Another approach used to cluster datasets with millions of points (and therefore trillions of pairs of points) is to pick a few exemplar points and cluster these instead to generate a sample approximation of cluster assignments for the full dataset. For example you could randomly choose one point out of every thousand, and cluster these into your K target clusters (= O(N^2 / 1000^2) time to cluster 1/1000th of the points), then go back through your full dataset and find the closest exemplar point to each original data point in order to compute the cluster labeling (= O(N^2/1000), although you can often skip this step entirely if you just use the exemplars). The largish constants in the time complexity can make this approach tractable for larger datasets than you could otherwise work with. The exemplar method I just described is incidentally half an iteration of the k-means/k-medians algorithm applied to a set of exemplar points. You can go further by completing the full first iteration of k-medians by going back and updating your selection of exemplar points using the medians of the newly-labeled clusters, and then depending on how much compute time you can afford, you could run multiple whole iterations of this exemplar-modified k-medians algorithm (or run until convergence) to get better exemplars -- though even the first half-iteration may be sufficient to get you a useful result. As far as how to phrase your matrix multiplication problem in this framework, depending on the problem you may be able to find representative row/column vectors this way and then just multiply the representative vectors together to get a product that in some sense is a low-dimensional approximation of the full matrix product.

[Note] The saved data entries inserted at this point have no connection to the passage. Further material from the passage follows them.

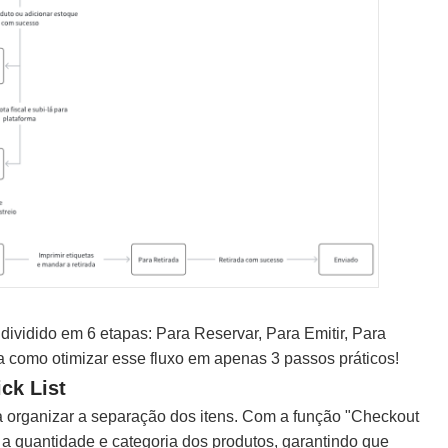
ividido em 6 etapas: Para Reservar, Para Emitir, Para
ja como otimizar esse fluxo em apenas 3 passos práticos!
ck List
ara organizar a separação dos itens. Com a função "Checkout
r a quantidade e categoria dos produtos, garantindo que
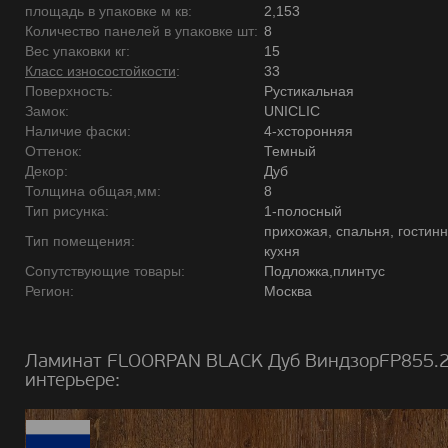
площадь в упаковке м кв:
2,153
Количество панелей в упаковке шт:
8
Вес упаковки кг:
15
Класс износостойкости
:
33
Поверхность:
Рустикальная
Замок:
UNICLIC
Наличие фаски:
4-хсторонняя
Оттенок:
Темный
Декор:
Дуб
Толщина общая,мм:
8
Тип рисунка:
1-полосный
прихожая, спальня, гостинн
Тип помещения:
кухня
Сопутствующие товары:
Подложка,плинтус
Регион:
Москва
Ламинат FLOORPAN BLACK Дуб ВиндзорFP855.2
интерьере:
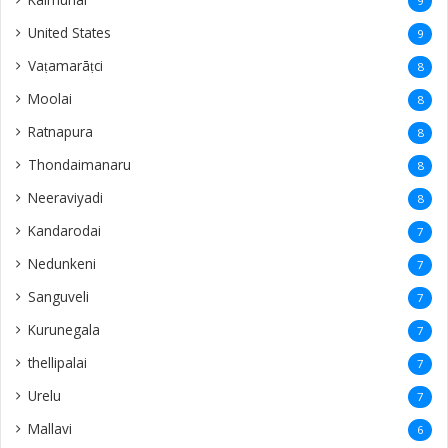
9
United States
9
Vaṭamarāṭci
8
Moolai
8
Ratnapura
8
Thondaimanaru
8
Neeraviyadi
8
Kandarodai
7
Nedunkeni
7
Sanguveli
7
Kurunegala
7
thellipalai
7
Urelu
7
Mallavi
6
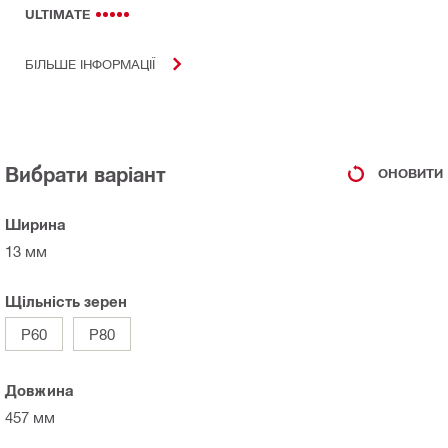
ULTIMATE
БІЛЬШЕ ІНФОРМАЦІЇ
Вибрати варіант
ОНОВИТИ
Ширина
13 мм
Щільність зерен
P60
P80
Довжина
457 мм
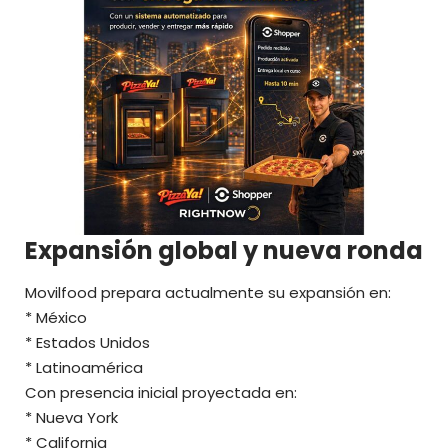
Expansión global y nueva ronda
Movilfood prepara actualmente su expansión en:
* México
* Estados Unidos
* Latinoamérica
Con presencia inicial proyectada en:
* Nueva York
* California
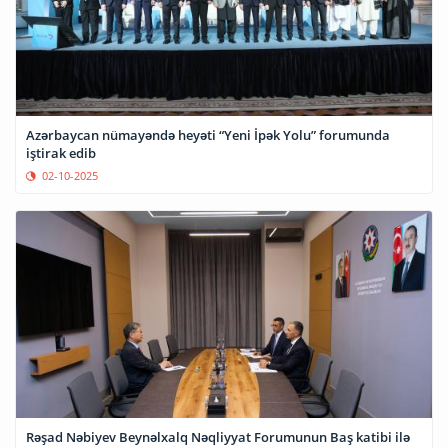
Azərbaycan nümayəndə heyəti “Yeni İpək Yolu” forumunda
iştirak edib
02-10-2025
Rəşad Nəbiyev Beynəlxalq Nəqliyyat Forumunun Baş katibi ilə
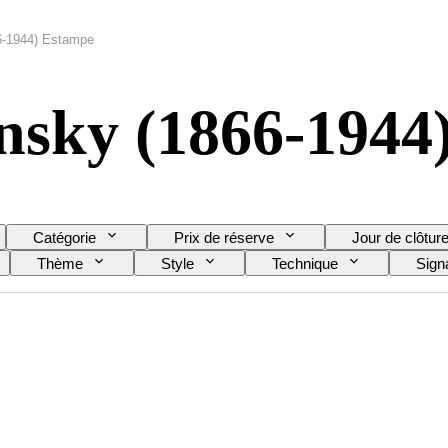
6-1944) Estampe
nsky (1866-1944
Catégorie
Prix de réserve
Jour de clôtur
Thème
Style
Technique
Sign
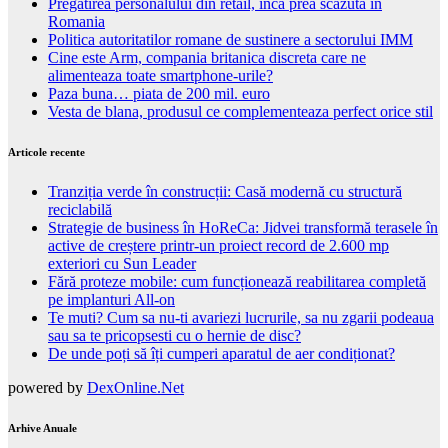
Pregatirea personalului din retail, inca prea scazuta in
Romania
Politica autoritatilor romane de sustinere a sectorului IMM
Cine este Arm, compania britanica discreta care ne
alimenteaza toate smartphone-urile?
Paza buna… piata de 200 mil. euro
Vesta de blana, produsul ce complementeaza perfect orice stil
Articole recente
Tranziția verde în construcții: Casă modernă cu structură
reciclabilă
Strategie de business în HoReCa: Jidvei transformă terasele în
active de creștere printr-un proiect record de 2.600 mp
exteriori cu Sun Leader
Fără proteze mobile: cum funcționează reabilitarea completă
pe implanturi All-on
Te muti? Cum sa nu-ti avariezi lucrurile, sa nu zgarii podeaua
sau sa te pricopsesti cu o hernie de disc?
De unde poți să îți cumperi aparatul de aer condiționat?
powered by
DexOnline.Net
Arhive Anuale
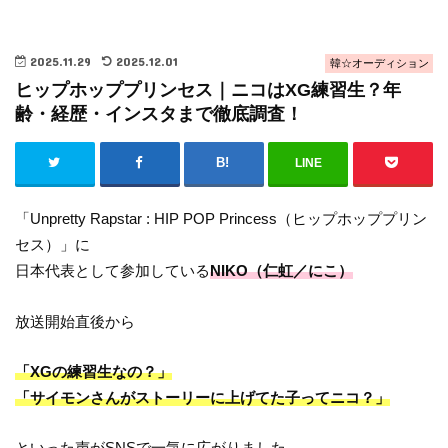
2025.11.29
2025.12.01
韓☆オーディション
ヒップホッププリンセス｜ニコはXG練習生？年
齢・経歴・インスタまで徹底調査！
LINE
「Unpretty Rapstar : HIP POP Princess（ヒップホッププリン
セス）」に
日本代表として参加している
NIKO（仁虹／にこ）
放送開始直後から
「XGの練習生なの？」
「サイモンさんがストーリーに上げてた子ってニコ？」
といった声がSNSで一気に広がりました。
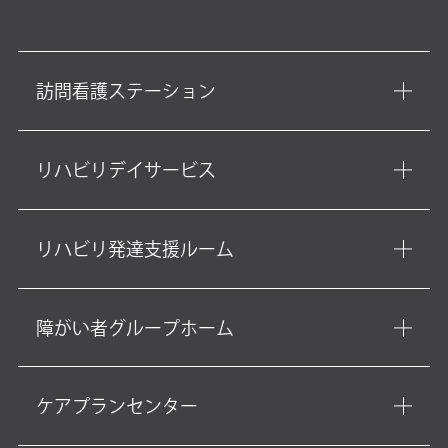
訪問看護ステーション
リハビリデイサービス
リハビリ発達支援ルーム
障がい者グループホーム
ケアプランセンター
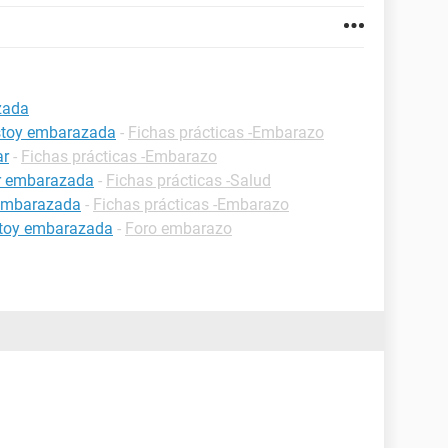
zada
estoy embarazada
-
Fichas prácticas -Embarazo
ar
-
Fichas prácticas -Embarazo
ar embarazada
-
Fichas prácticas -Salud
 embarazada
-
Fichas prácticas -Embarazo
estoy embarazada
-
Foro embarazo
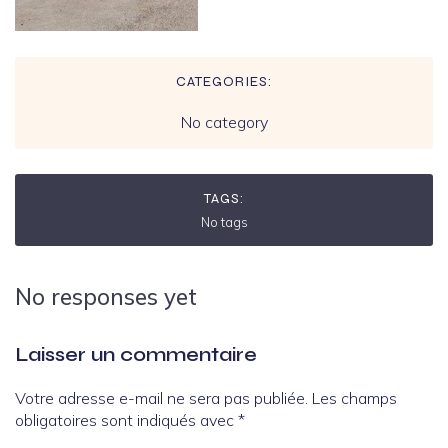
CATEGORIES:
No category
TAGS:
No tags
No responses yet
Laisser un commentaire
Votre adresse e-mail ne sera pas publiée.
Les champs
obligatoires sont indiqués avec
*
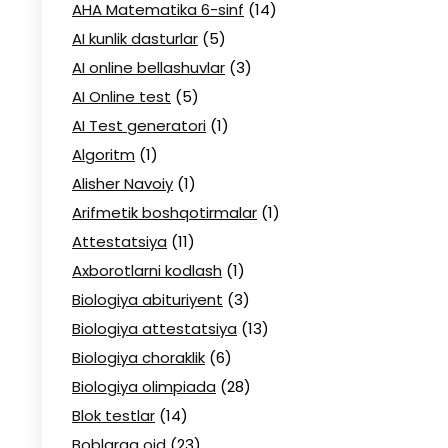
AHA Matematika 6-sinf
(14)
AI kunlik dasturlar
(5)
AI online bellashuvlar
(3)
AI Online test
(5)
AI Test generatori
(1)
Algoritm
(1)
Alisher Navoiy
(1)
Arifmetik boshqotirmalar
(1)
Attestatsiya
(11)
Axborotlarni kodlash
(1)
Biologiya abituriyent
(3)
Biologiya attestatsiya
(13)
Biologiya choraklik
(6)
Biologiya olimpiada
(28)
Blok testlar
(14)
Boblarga oid
(23)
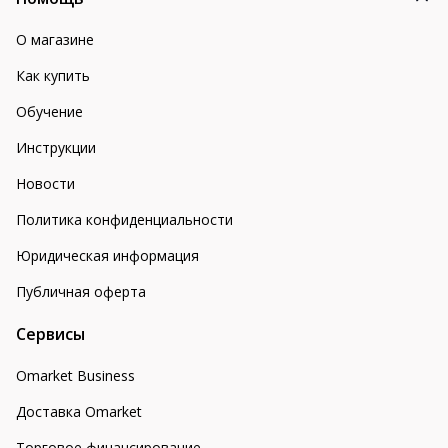
О магазине
Как купить
Обучение
Инструкции
Новости
Политика конфиденциальности
Юридическая информация
Публичная оферта
Сервисы
Omarket Business
Доставка Omarket
Торговое финансирование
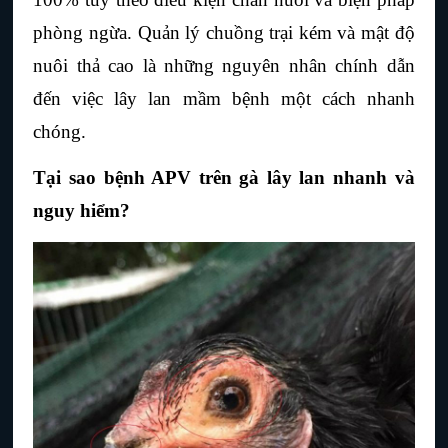
phòng ngừa. Quản lý chuồng trại kém và mật độ 
nuôi thả cao là những nguyên nhân chính dẫn 
đến việc lây lan mầm bệnh một cách nhanh 
chóng.
Tại sao bệnh APV trên gà lây lan nhanh và 
nguy hiểm?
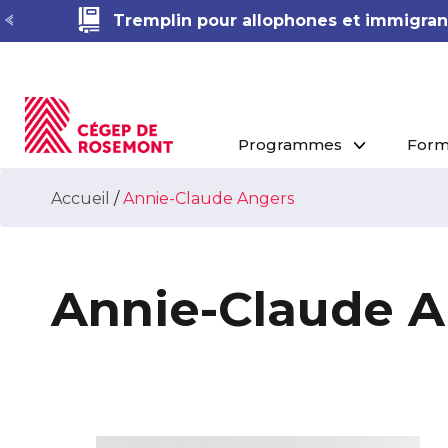
Tremplin pour allophones et immigrant
Programmes
Form
Accueil
/
Annie-Claude Angers
Annie-Claude 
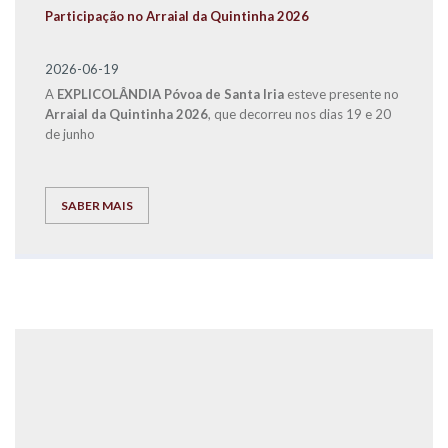
Participação no Arraial da Quintinha 2026
2026-06-19
A
EXPLICOLÂNDIA
Póvoa de Santa Iria
esteve presente no
Arraial da Quintinha 2026
, que decorreu nos dias 19 e 20
de junho
SABER MAIS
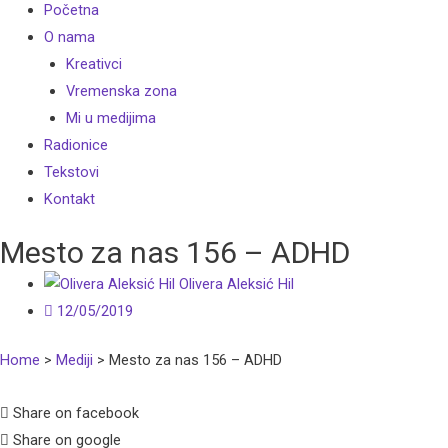
Početna
O nama
Kreativci
Vremenska zona
Mi u medijima
Radionice
Tekstovi
Kontakt
Mesto za nas 156 – ADHD
Olivera Aleksić Hil
12/05/2019
Home
>
Mediji
>
Mesto za nas 156 – ADHD
Share on facebook
Share on google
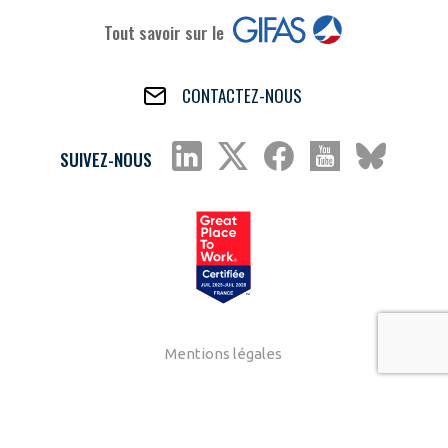
Tout savoir sur le
CONTACTEZ-NOUS
SUIVEZ-NOUS
Mentions légales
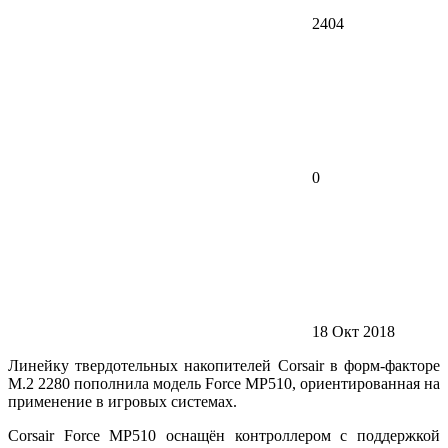
2404
0
18 Окт 2018
Линейку твердотельных накопителей Corsair в форм-факторе
M.2 2280 пополнила модель Force MP510, ориентированная на
применение в игровых системах.
Corsair Force MP510 оснащён контроллером с поддержкой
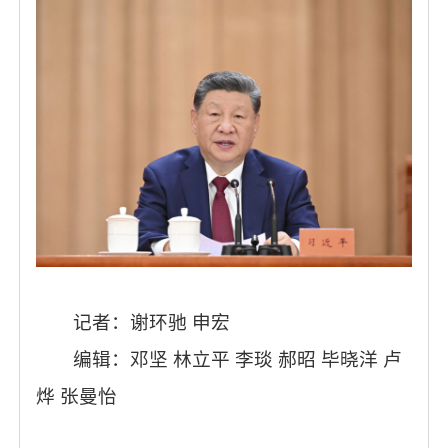
记者：谢环驰
申宏
编辑：邓坚
林立平
李琰
郝昭
毕晓洋
卢
烨
张曼怡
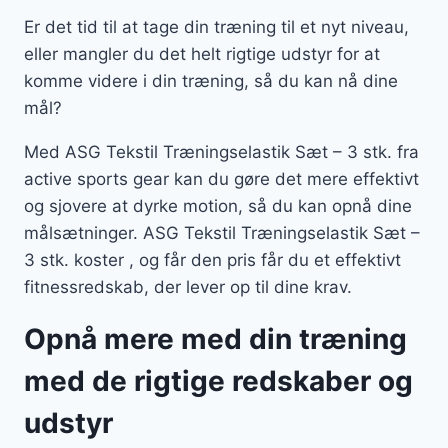
Er det tid til at tage din træning til et nyt niveau,
eller mangler du det helt rigtige udstyr for at
komme videre i din træning, så du kan nå dine
mål?
Med ASG Tekstil Træningselastik Sæt – 3 stk. fra
active sports gear kan du gøre det mere effektivt
og sjovere at dyrke motion, så du kan opnå dine
målsætninger. ASG Tekstil Træningselastik Sæt –
3 stk. koster , og får den pris får du et effektivt
fitnessredskab, der lever op til dine krav.
Opnå mere med din træning
med de rigtige redskaber og
udstyr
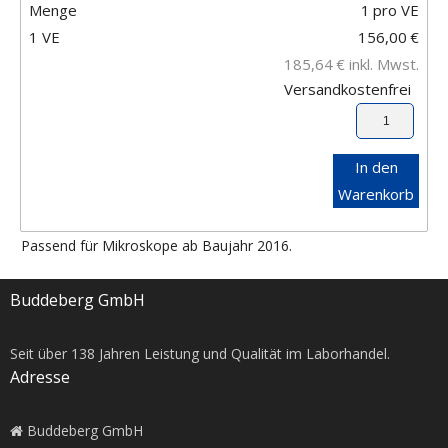
Menge
1
pro VE
1 VE
156,00
€
185,64
€
inkl. Mwst.
Versandkostenfrei
In den
Warenkorb
Passend für Mikroskope ab Baujahr 2016.
Buddeberg GmbH
Seit über
138
Jahren Leistung und Qualität im Laborhandel.
Adresse
Buddeberg GmbH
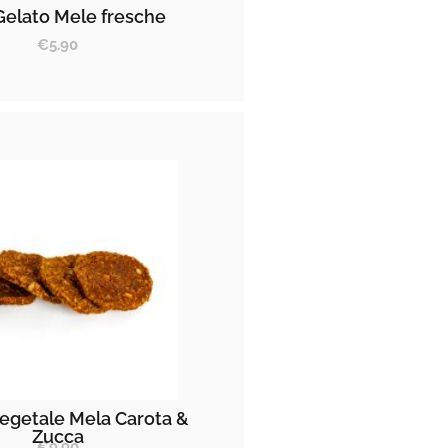
Gelato Mele fresche
€
5.90
egetale Mela Carota &
Zucca
€
9.90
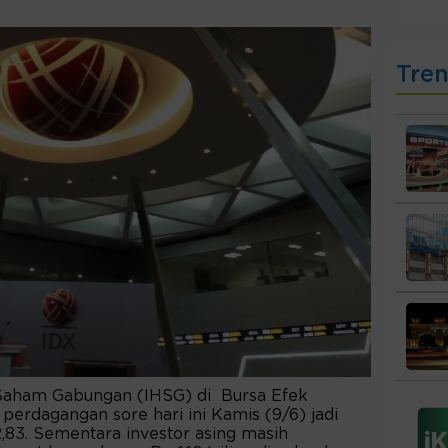
Tre
Saham Gabungan (IHSG) di Bursa Efek
perdagangan sore hari ini Kamis (9/6) jadi
82,83. Sementara investor asing masih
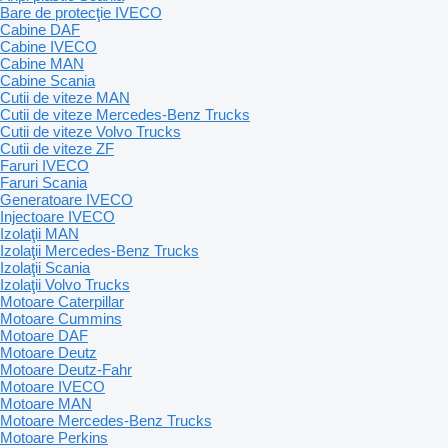
Bare de protecţie IVECO
Cabine DAF
Cabine IVECO
Cabine MAN
Cabine Scania
Cutii de viteze MAN
Cutii de viteze Mercedes-Benz Trucks
Cutii de viteze Volvo Trucks
Cutii de viteze ZF
Faruri IVECO
Faruri Scania
Generatoare IVECO
Injectoare IVECO
Izolaţii MAN
Izolaţii Mercedes-Benz Trucks
Izolaţii Scania
Izolaţii Volvo Trucks
Motoare Caterpillar
Motoare Cummins
Motoare DAF
Motoare Deutz
Motoare Deutz-Fahr
Motoare IVECO
Motoare MAN
Motoare Mercedes-Benz Trucks
Motoare Perkins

Ultimately whether you use (PCA-based) dimensionality reduction or k-means / k-medians, you're doing approximately the same thing, and this is why preprocessing with PCA can often help k-means to converge faster : quoting from http://en.wikipedia.org/wiki/Principal_component_analysis#Relation_between_PCA_and_K-means_clustering :

It has been shown recently (2007) [12] [13] that the relaxed solution of K-means clustering, specified by the cluster indicators, is given by the PCA principal components, and the PCA subspace spanned by the principal directions is identical to the cluster centroid subspace specified by the between-class scatter matrix. Thus PCA automatically projects to the subspace where the global solution of K-means clustering lie, and thus facilitate K-means clustering to find near-optimal solutions.